◆ What you will do
Without including any picture, copy the entries that follow word for word.

◆ Given records
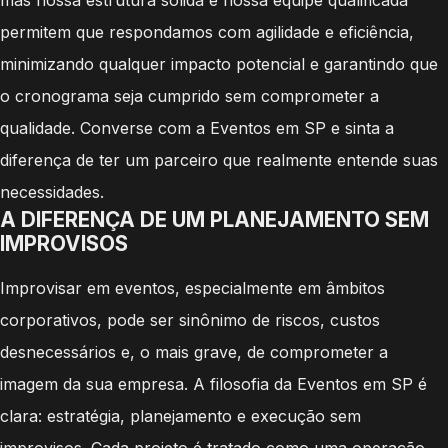
permitem que respondamos com agilidade e eficiência,
minimizando qualquer impacto potencial e garantindo que
o cronograma seja cumprido sem comprometer a
qualidade. Converse com a Eventos em SP e sinta a
diferença de ter um parceiro que realmente entende suas
necessidades.
A DIFERENÇA DE UM PLANEJAMENTO SEM
IMPROVISOS
Improvisar em eventos, especialmente em âmbitos
corporativos, pode ser sinônimo de riscos, custos
desnecessários e, o mais grave, de comprometer a
imagem da sua empresa. A filosofia da Eventos em SP é
clara: estratégia, planejamento e execução sem
improvisos. Cada projeto é tratado como uma operação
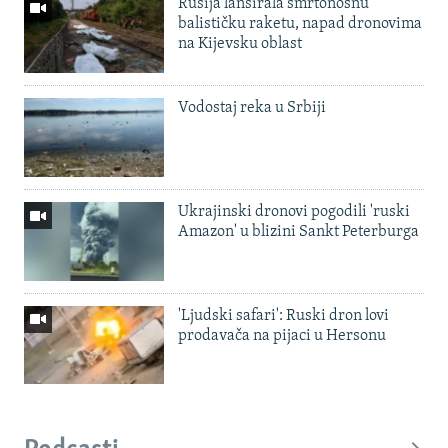
Rusija lansirala smrtonosnu
balističku raketu, napad dronovima
na Kijevsku oblast
Vodostaj reka u Srbiji
Ukrajinski dronovi pogodili 'ruski
Amazon' u blizini Sankt Peterburga
'Ljudski safari': Ruski dron lovi
prodavača na pijaci u Hersonu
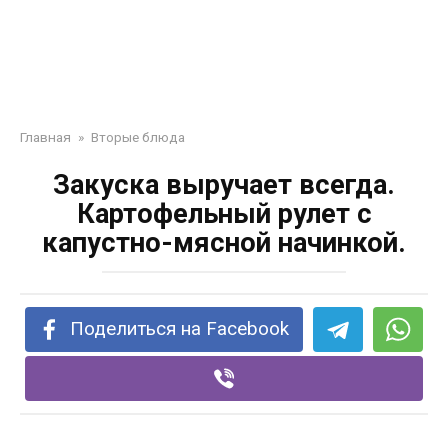
Главная
»
Вторые блюда
Закуска выручает всегда.
Картофельный рулет с
капустно-мясной начинкой.
Поделиться на Facebook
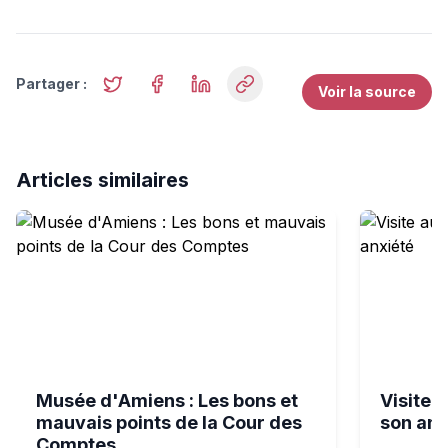
Partager :
Voir la source
Articles similaires
Musée d'Amiens : Les bons et mauvais points de la Cou
Visite au m
Musée d'Amiens : Les bons et
Visite 
mauvais points de la Cour des
son anx
Comptes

◆ Solution for this exercise
permitem que respondamos com agilidade e eficiência,
minimizando qualquer impacto potencial e garantindo que
o cronograma seja cumprido sem comprometer a
qualidade. Converse com a Eventos em SP e sinta a
diferença de ter um parceiro que realmente entende suas
necessidades.
A DIFERENÇA DE UM PLANEJAMENTO SEM
IMPROVISOS
Improvisar em eventos, especialmente em âmbitos
corporativos, pode ser sinônimo de riscos, custos
desnecessários e, o mais grave, de comprometer a
imagem da sua empresa. A filosofia da Eventos em SP é
clara: estratégia, planejamento e execução sem
improvisos. Cada projeto é tratado como uma operação
Rusija lansirala smrtonosnu
balističku raketu, napad dronovima
na Kijevsku oblast
Vodostaj reka u Srbiji
Ukrajinski dronovi pogodili 'ruski
Amazon' u blizini Sankt Peterburga
'Ljudski safari': Ruski dron lovi
prodavača na pijaci u Hersonu
Главная
»
Вторые блюда
Закуска выручает всегда.
Картофельный рулет с
капустно-мясной начинкой.
Поделиться на Facebook
Partager :
Voir la source
Articles similaires
Musée d'Amiens : Les bons et mauvais points de la Cou
Visite au m
Musée d'Amiens : Les bons et
Visite 
mauvais points de la Cour des
son anx
Comptes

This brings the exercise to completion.